A perda pode ser ressignificada e contribuir para o nosso crescimento, o sofrimento é inevitável, todavia, é possível obter evolução através da dor. Não será uma tarefa fácil de ser realizada, é algo que será construído diariamente, dia após dia, cada pessoa em sua própria velocidade, a ponto de chegarmos à premissa que talvez não tenhamos perdido.

O Saudável e Feliz deu ênfase na morte de um ente querido para facilitar o entendimento da estrutura do luto, entretanto, existem diversos tipos de perda, que gerarão “lutos”, alguns podem ser mais dinâmicos, outros mais demorados, assim como, podem ser patológicos ou não. O que precisamos é ter o discernimento que precisamos respeitar a dor alheia, precisamos ter empatia para com o próximo.

Uma pessoa que está sofrendo com o término de um relacionamento, pode sofrer tanto quanto, ou mais, que outra que está lidando com a morte de alguém, ambas merecem o suporte, ajuda e o acolhimento.

Como superar o luto?

Chegamos em um ponto da nossa matéria, que daremos caminhos e sugestões que podem ajudar a pessoa a superar o luto, entretanto, vale sinalizar mais uma vez, que caso você perceba que não conseguirá lidar com essa transição, procure um psicólogo. O luto patológico pode ser muito maléfico e prejudicial para o enlutado, bem como, para todos aqueles que fazem parte dos seus vínculos sociais.

O apoio

Por que procurar apoio?

O apoio de outras pessoas é de suma importância! Saber que não estamos sozinhos nessa fase, mesmo tristes, é revigorante. É fato não teremos mais a presença de alguém ou algo que partiu, porém, saber que temos companheiros que podemos contar, abraços para receber o nosso pesar, assim como, o acalanto para as nossas tristezas é primordial e ajuda a minimizar a sensação de solidão.
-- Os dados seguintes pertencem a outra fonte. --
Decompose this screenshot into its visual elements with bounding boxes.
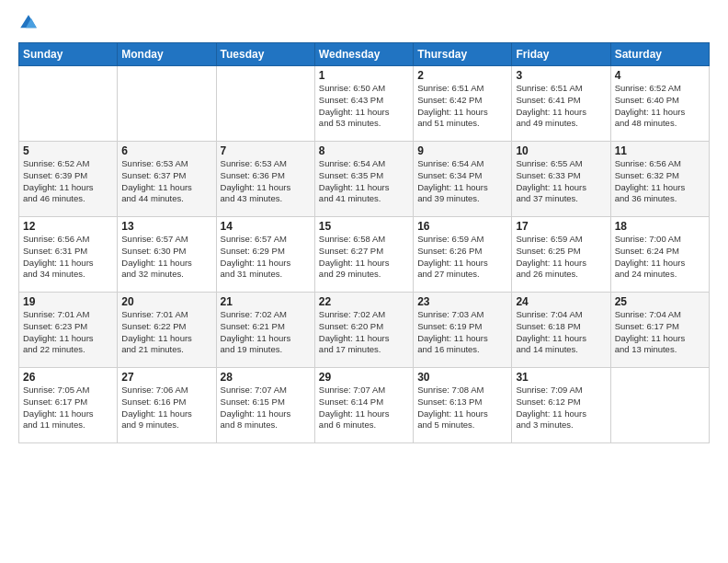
- day-info: Sunrise: 7:06 AM Sunset: 6:16 PM Dayligh…: [121, 385, 211, 431]
- day-number: 19: [23, 295, 113, 308]
- day-info: Sunrise: 6:59 AM Sunset: 6:26 PM Dayligh…: [417, 234, 507, 281]
- calendar-cell: [19, 66, 118, 142]
- calendar-cell: 29Sunrise: 7:07 AM Sunset: 6:14 PM Dayli…: [314, 368, 413, 443]
- weekday-header-monday: Monday: [118, 43, 216, 66]
- weekday-header-row: SundayMondayTuesdayWednesdayThursdayFrid…: [19, 43, 710, 66]
- weekday-header-saturday: Saturday: [610, 43, 709, 66]
- weekday-header-thursday: Thursday: [414, 43, 512, 66]
- calendar-cell: 13Sunrise: 6:57 AM Sunset: 6:30 PM Dayli…: [118, 217, 216, 293]
- calendar-cell: 7Sunrise: 6:53 AM Sunset: 6:36 PM Daylig…: [216, 142, 314, 217]
- day-info: Sunrise: 7:00 AM Sunset: 6:24 PM Dayligh…: [615, 234, 705, 281]
- day-number: 1: [319, 69, 409, 82]
- day-number: 11: [615, 144, 705, 157]
- calendar-cell: 28Sunrise: 7:07 AM Sunset: 6:15 PM Dayli…: [216, 368, 314, 443]
- week-row-1: 1Sunrise: 6:50 AM Sunset: 6:43 PM Daylig…: [19, 66, 710, 142]
- day-number: 29: [319, 371, 409, 384]
- calendar-cell: 24Sunrise: 7:04 AM Sunset: 6:18 PM Dayli…: [512, 293, 610, 368]
- day-info: Sunrise: 7:04 AM Sunset: 6:17 PM Dayligh…: [615, 309, 705, 356]
- day-info: Sunrise: 6:56 AM Sunset: 6:32 PM Dayligh…: [615, 158, 705, 205]
- calendar-cell: 2Sunrise: 6:51 AM Sunset: 6:42 PM Daylig…: [414, 66, 512, 142]
- day-info: Sunrise: 6:54 AM Sunset: 6:34 PM Dayligh…: [417, 158, 507, 205]
- day-info: Sunrise: 7:03 AM Sunset: 6:19 PM Dayligh…: [417, 309, 507, 356]
- day-info: Sunrise: 6:50 AM Sunset: 6:43 PM Dayligh…: [319, 83, 409, 130]
- day-number: 10: [516, 144, 606, 157]
- weekday-header-wednesday: Wednesday: [314, 43, 413, 66]
- week-row-4: 19Sunrise: 7:01 AM Sunset: 6:23 PM Dayli…: [19, 293, 710, 368]
- day-info: Sunrise: 6:51 AM Sunset: 6:42 PM Dayligh…: [417, 83, 507, 130]
- day-number: 28: [221, 371, 311, 384]
- day-number: 9: [417, 144, 507, 157]
- day-info: Sunrise: 6:57 AM Sunset: 6:29 PM Dayligh…: [221, 234, 311, 281]
- day-number: 18: [615, 220, 705, 233]
- calendar-cell: 19Sunrise: 7:01 AM Sunset: 6:23 PM Dayli…: [19, 293, 118, 368]
- day-info: Sunrise: 6:52 AM Sunset: 6:40 PM Dayligh…: [615, 83, 705, 130]
- calendar-cell: 17Sunrise: 6:59 AM Sunset: 6:25 PM Dayli…: [512, 217, 610, 293]
- day-info: Sunrise: 6:53 AM Sunset: 6:37 PM Dayligh…: [121, 158, 211, 205]
- day-info: Sunrise: 7:04 AM Sunset: 6:18 PM Dayligh…: [516, 309, 606, 356]
- week-row-3: 12Sunrise: 6:56 AM Sunset: 6:31 PM Dayli…: [19, 217, 710, 293]
- calendar-cell: [118, 66, 216, 142]
- calendar-cell: 23Sunrise: 7:03 AM Sunset: 6:19 PM Dayli…: [414, 293, 512, 368]
- calendar-cell: 30Sunrise: 7:08 AM Sunset: 6:13 PM Dayli…: [414, 368, 512, 443]
- day-info: Sunrise: 7:02 AM Sunset: 6:20 PM Dayligh…: [319, 309, 409, 356]
- day-number: 7: [221, 144, 311, 157]
- day-number: 5: [23, 144, 113, 157]
- calendar-cell: 12Sunrise: 6:56 AM Sunset: 6:31 PM Dayli…: [19, 217, 118, 293]
- day-info: Sunrise: 6:57 AM Sunset: 6:30 PM Dayligh…: [121, 234, 211, 281]
- calendar-cell: 15Sunrise: 6:58 AM Sunset: 6:27 PM Dayli…: [314, 217, 413, 293]
- day-number: 2: [417, 69, 507, 82]
- calendar-cell: 5Sunrise: 6:52 AM Sunset: 6:39 PM Daylig…: [19, 142, 118, 217]
- day-info: Sunrise: 7:01 AM Sunset: 6:23 PM Dayligh…: [23, 309, 113, 356]
- calendar-cell: 10Sunrise: 6:55 AM Sunset: 6:33 PM Dayli…: [512, 142, 610, 217]
- weekday-header-friday: Friday: [512, 43, 610, 66]
- page: SundayMondayTuesdayWednesdayThursdayFrid…: [0, 0, 728, 563]
- day-number: 27: [121, 371, 211, 384]
- day-info: Sunrise: 6:52 AM Sunset: 6:39 PM Dayligh…: [23, 158, 113, 205]
- day-info: Sunrise: 7:09 AM Sunset: 6:12 PM Dayligh…: [516, 385, 606, 431]
- day-number: 12: [23, 220, 113, 233]
- day-number: 22: [319, 295, 409, 308]
- day-number: 21: [221, 295, 311, 308]
- calendar-cell: 20Sunrise: 7:01 AM Sunset: 6:22 PM Dayli…: [118, 293, 216, 368]
- day-number: 20: [121, 295, 211, 308]
- calendar-cell: 6Sunrise: 6:53 AM Sunset: 6:37 PM Daylig…: [118, 142, 216, 217]
- calendar-cell: 8Sunrise: 6:54 AM Sunset: 6:35 PM Daylig…: [314, 142, 413, 217]
- calendar-cell: 26Sunrise: 7:05 AM Sunset: 6:17 PM Dayli…: [19, 368, 118, 443]
- day-number: 30: [417, 371, 507, 384]
- calendar-cell: 16Sunrise: 6:59 AM Sunset: 6:26 PM Dayli…: [414, 217, 512, 293]
- calendar-cell: 4Sunrise: 6:52 AM Sunset: 6:40 PM Daylig…: [610, 66, 709, 142]
- day-info: Sunrise: 7:01 AM Sunset: 6:22 PM Dayligh…: [121, 309, 211, 356]
- day-info: Sunrise: 7:02 AM Sunset: 6:21 PM Dayligh…: [221, 309, 311, 356]
- day-info: Sunrise: 7:08 AM Sunset: 6:13 PM Dayligh…: [417, 385, 507, 431]
- calendar-cell: 27Sunrise: 7:06 AM Sunset: 6:16 PM Dayli…: [118, 368, 216, 443]
- day-info: Sunrise: 6:51 AM Sunset: 6:41 PM Dayligh…: [516, 83, 606, 130]
- calendar-cell: [610, 368, 709, 443]
- day-info: Sunrise: 6:55 AM Sunset: 6:33 PM Dayligh…: [516, 158, 606, 205]
- day-info: Sunrise: 6:58 AM Sunset: 6:27 PM Dayligh…: [319, 234, 409, 281]
- day-info: Sunrise: 6:59 AM Sunset: 6:25 PM Dayligh…: [516, 234, 606, 281]
- calendar-cell: 21Sunrise: 7:02 AM Sunset: 6:21 PM Dayli…: [216, 293, 314, 368]
- day-number: 6: [121, 144, 211, 157]
- day-number: 15: [319, 220, 409, 233]
- day-info: Sunrise: 7:07 AM Sunset: 6:14 PM Dayligh…: [319, 385, 409, 431]
- week-row-5: 26Sunrise: 7:05 AM Sunset: 6:17 PM Dayli…: [19, 368, 710, 443]
- header: [18, 17, 710, 33]
- day-number: 17: [516, 220, 606, 233]
- day-number: 24: [516, 295, 606, 308]
- calendar-cell: 11Sunrise: 6:56 AM Sunset: 6:32 PM Dayli…: [610, 142, 709, 217]
- day-info: Sunrise: 6:56 AM Sunset: 6:31 PM Dayligh…: [23, 234, 113, 281]
- calendar: SundayMondayTuesdayWednesdayThursdayFrid…: [18, 42, 710, 443]
- calendar-cell: 1Sunrise: 6:50 AM Sunset: 6:43 PM Daylig…: [314, 66, 413, 142]
- day-number: 8: [319, 144, 409, 157]
- day-info: Sunrise: 7:05 AM Sunset: 6:17 PM Dayligh…: [23, 385, 113, 431]
- calendar-cell: 25Sunrise: 7:04 AM Sunset: 6:17 PM Dayli…: [610, 293, 709, 368]
- calendar-cell: [216, 66, 314, 142]
- day-number: 13: [121, 220, 211, 233]
- day-number: 14: [221, 220, 311, 233]
- calendar-cell: 9Sunrise: 6:54 AM Sunset: 6:34 PM Daylig…: [414, 142, 512, 217]
- day-info: Sunrise: 6:53 AM Sunset: 6:36 PM Dayligh…: [221, 158, 311, 205]
- day-number: 26: [23, 371, 113, 384]
- weekday-header-sunday: Sunday: [19, 43, 118, 66]
- day-number: 25: [615, 295, 705, 308]
- day-number: 31: [516, 371, 606, 384]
Por que apoiar um enlutado?

Devemos apoiar, pois somos humanos, e não há nada mais desolador, do que ver alguém sofrer e não estender a mão, conceder a escuta e dar um abraço. Não devemos ser negligentes para com o sofrimento do outro, pois hoje você estende a mão, e amanhã poderá depender do amparo alheio.

Outro ponto de alerta, é que às vezes ficamos tão eufóricos para tirar a pessoa que está em sofrimento, que acabamos sendo imprudentes, quase sempre, o enlutado quer apenas alguém que escute as suas aflições e suas lembranças e, não sair todos os dias para não pensar na perda.

Substituição da perda

Quando os estudiosos informam que precisamos substituir a perda por algo, não quer dizer que devemos simplesmente “trocar de afeto”, como se fosse algo “descartável”, devemos procurar novas atividades, bem como, conhecer novas pessoas, a fim de, conseguir distribuir a carga emotiva acumulada.

Ressignificação

Quando a dor é ressignificada, o processo de enlutamento se torna menos doloroso, é um exercício lento, mais eficaz, que faz as lembranças deixarem de ser dolorosas, e passarem a ser agradáveis. Lembrar-se do que se foi, como algo positivo e de grande valia para superar o luto.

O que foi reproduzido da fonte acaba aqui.